The JECS enrolled 3,377 participants from August 2019 to January 2020. The participant baseline characteristics and ocular characteristics were reported. Compared with several existing population-based cohorts, [29,30,31,32,33,34,35,36,37] the JECS is a unique and high-quality study focusing on ocular assessment along with comprehensive etiological evaluation, imaging and biomarker collection, providing the opportunity to identify risk factors, imaging and biomarkers of visual impairment (either ocular vascular anomalies or optic nerve degeneration) and to evaluate their associations with CVD and neurological diseases. Data from the JECS will provide evidence to formulate recommendations for optimal practice not only in visual impairment precaution but also in CVD and neurological diseases prevention (eye as a window) in subsequent phases. The findings from the JECS will be updated to improve the clinical performance measures. The JECS would formulate the collaboration in clinical practice for ophthalmologists and cardiologists or neurologists. Vision health and general health of a person will be considered by ophthalmologists. Meanwhile, cardiologists and neurologists, will identify more alternatives for diagnosing CVD and neurological diseases from the eye.

The JECS has several strengths. First, a series of detailed ocular measurements is performed on participants, such as OCT angiography. In most cases, the small retina vessels and capillaries are first affected and pathologically changed due to CVD risk factors and various metabolic disorders [38, 39]. OCT angiography enables the visualization and quantitative analysis of retinal capillaries. Second, several relatively detailed cardio-cerebrovascular and neurological screening tests make it feasible to identify the association between vision impairment and CVD or cognitive impairment. The retinal vasculature shares many features with cardiovascular or cerebral vessels and is often exposed to the same environmental and intrinsic influences [40]. Therefore, the eye is a window to the heart or brain given its easily accessible vasculature. Additionally, certain unique vascular features in the retina are essential. Third, lifestyles of the participants in the JECS are collected through face-to-face interviews and follow-up and is performed annually. Finally, the longitudinal study will provide evidence to reveal the occurrence and development of ocular vascular abnormalities and optic nerve degeneration not only in ocular disease but also in cardio-cerebrovascular disease and cognitive impairment after several years of follow-up. The JECS contributes to the extensive evaluation of objective health conditions as well as environmental factors.

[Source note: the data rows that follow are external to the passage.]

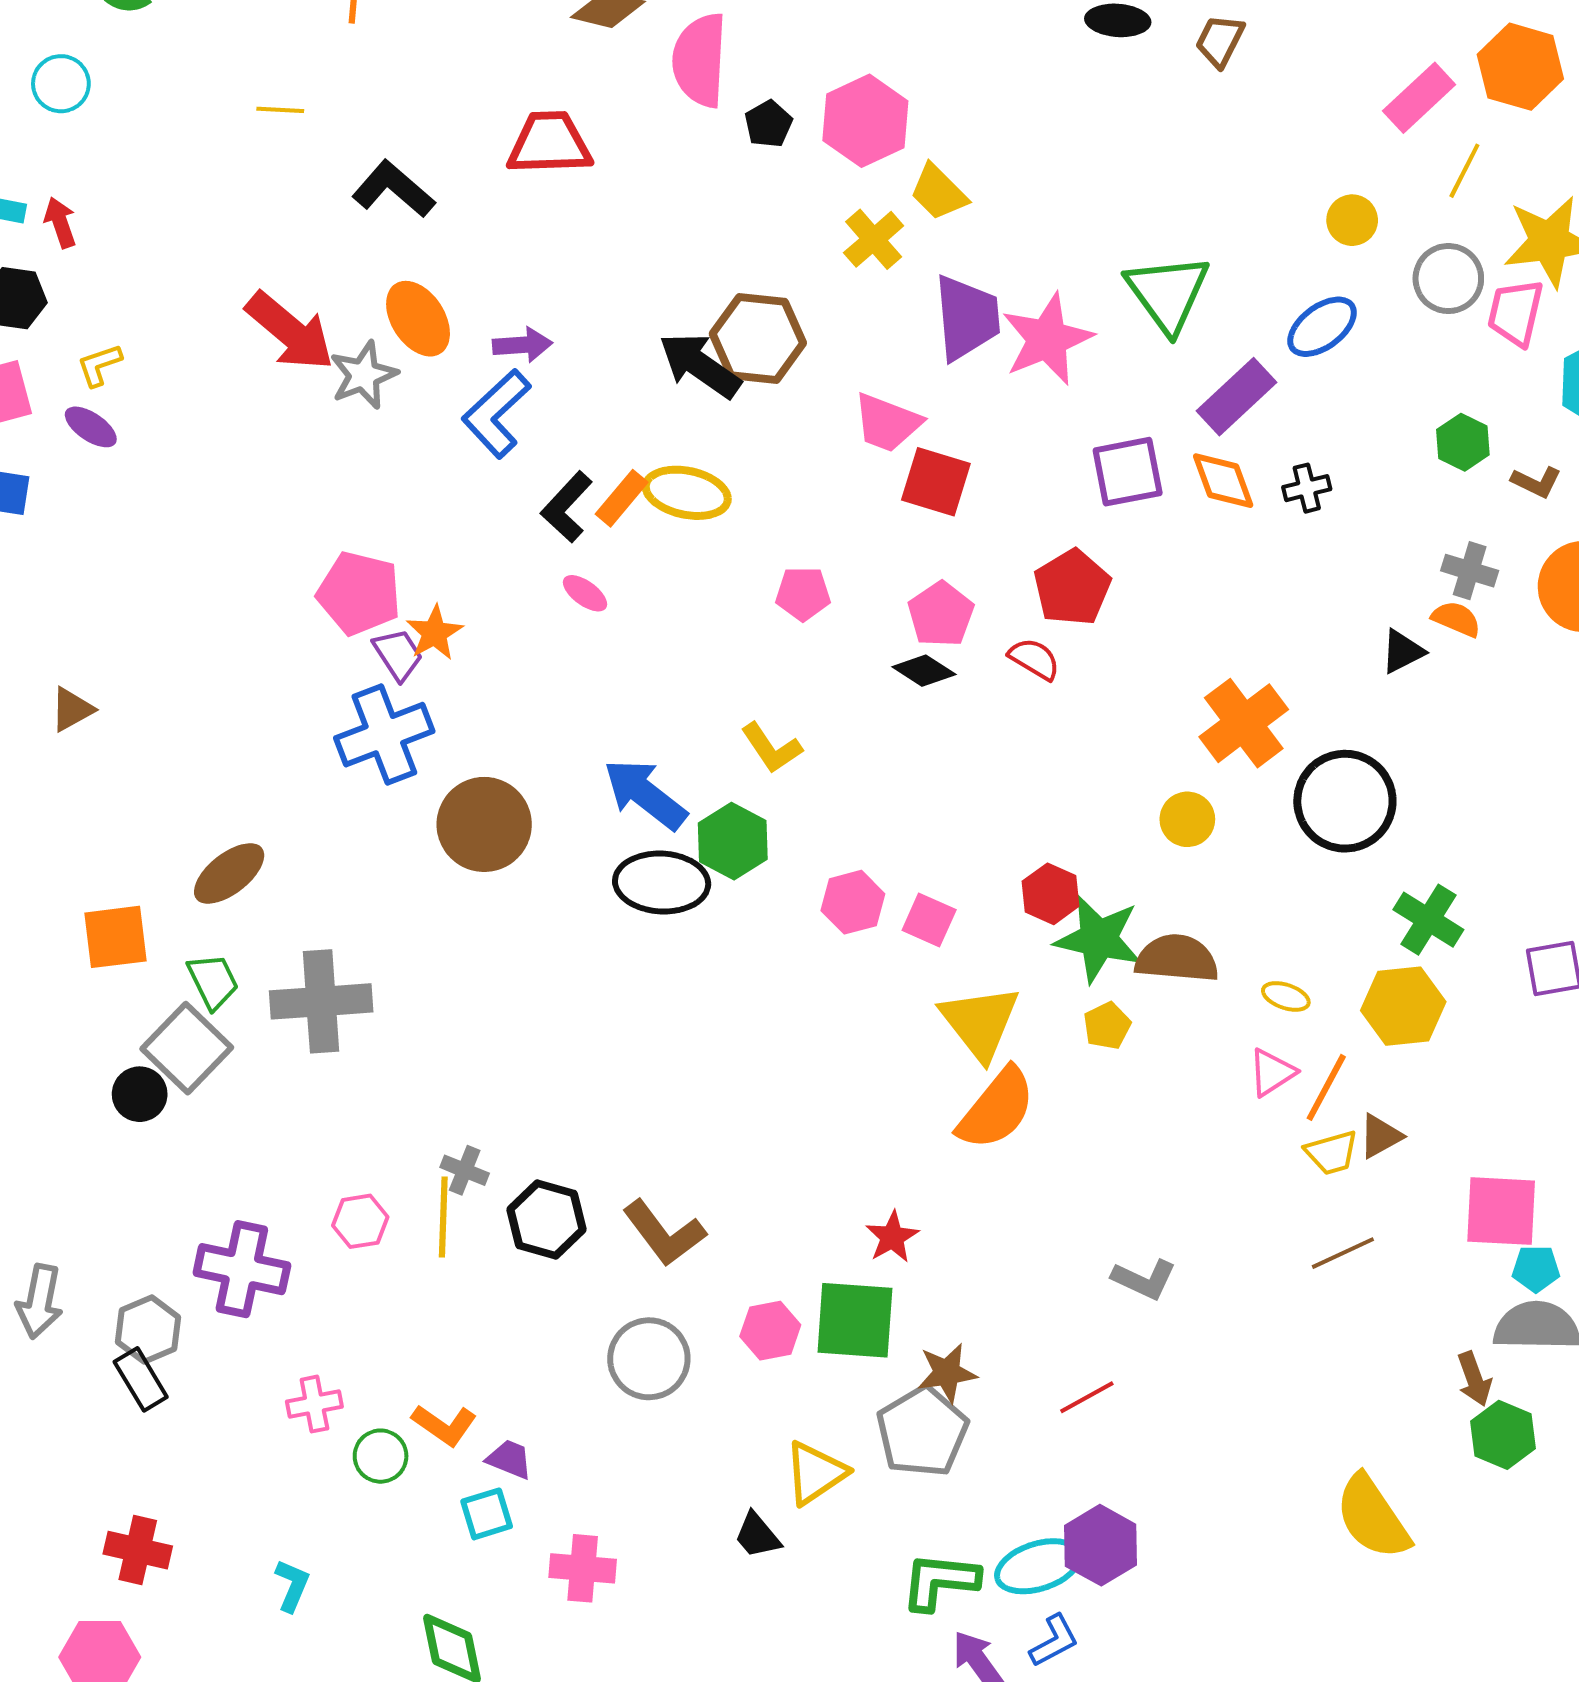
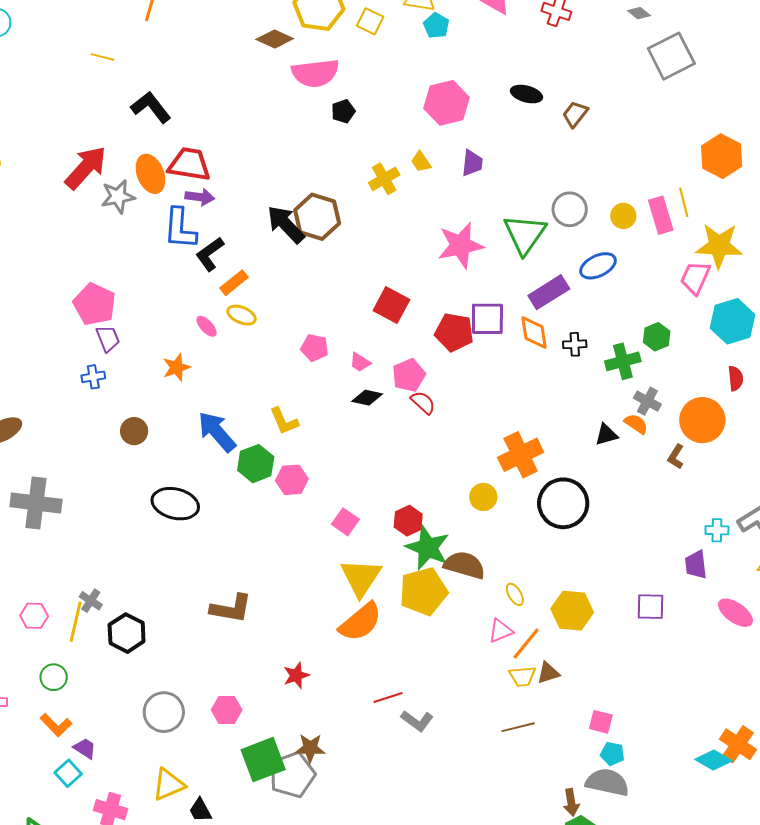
pink semicircle: (700, 60) -> (315, 73), turned -111
pink rectangle: (1419, 98) -> (661, 215), moved, turned -75
pink hexagon: (865, 121) -> (446, 103), moved
red trapezoid: (550, 143) -> (189, 164), moved
yellow line: (1464, 171) -> (684, 202), turned -52
yellow trapezoid: (939, 192) -> (421, 162), size x0.7
gray circle: (1448, 279) -> (570, 209), moved
purple trapezoid: (967, 318) -> (472, 163), moved, size x0.6
red arrow: (290, 331) -> (86, 168), turned -99
blue L-shape: (496, 414) -> (180, 229), turned -54
pink trapezoid: (887, 423) -> (360, 362), moved, size x0.6
brown L-shape: (1536, 482) -> (676, 457), moved, turned 85
yellow ellipse: (687, 493) -> (242, 315), moved, size x0.7
black L-shape: (567, 507) -> (210, 254), moved
red pentagon: (1072, 588) -> (454, 332), moved, turned 30
pink pentagon: (941, 614) -> (409, 375), moved
orange star: (434, 633) -> (176, 367), moved
black diamond: (924, 671) -> (367, 398), turned -32
blue cross: (384, 735) -> (93, 377), size x0.5
brown circle: (484, 824) -> (134, 431), size x0.6
black ellipse: (662, 883) -> (175, 504), moved
pink hexagon: (853, 902) -> (292, 480), moved
green cross: (1428, 920) -> (623, 361), moved, turned 32
yellow ellipse: (1286, 996) -> (515, 594), turned 30
yellow pentagon: (1107, 1026) -> (423, 591), size x2.0
pink square: (1501, 1211) -> (601, 722), size x0.6
brown L-shape: (664, 1233) -> (231, 609), moved, turned -54
green square: (855, 1320) -> (263, 760), moved, turned -36
red line: (1087, 1397) -> (388, 698), moved
green circle: (381, 1456) -> (54, 677), moved
yellow triangle: (815, 1473) -> (169, 784), moved
cyan square: (487, 1514) -> (68, 773), turned -36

Our study also has several potential limitations. First, a selection bias may exist because the study was performed at a center where the economy is relatively developed and the population density is high. Moreover, some participants are recruited among the employees and retirees of the Jidong Oil-Field of Chinese National Petroleum Company who may not fully represent the entire Chinese population. Second, some of the data may be missing or subjects may be lost to follow-up due to the large number of examination items in this study. Considering this, we intensified the supervision to ensure the integrity of all the examination data. Additionally, the participants who would be followed up were notified in advance by telephone calls combined with text message reminders to reduce the rate of follow-up loss.

Conclusions

The JECS is a community-based, prospective, long-term follow-up observational study designed to identify the etiology, imaging and biomarkers for visual impairment and to evaluate their associations with risks of CVD and neurological diseases. The findings from the JECS will provide evidence for the risk factors of vascular abnormalities or neurodegeneration and further promote the establishment of early warning models of disease.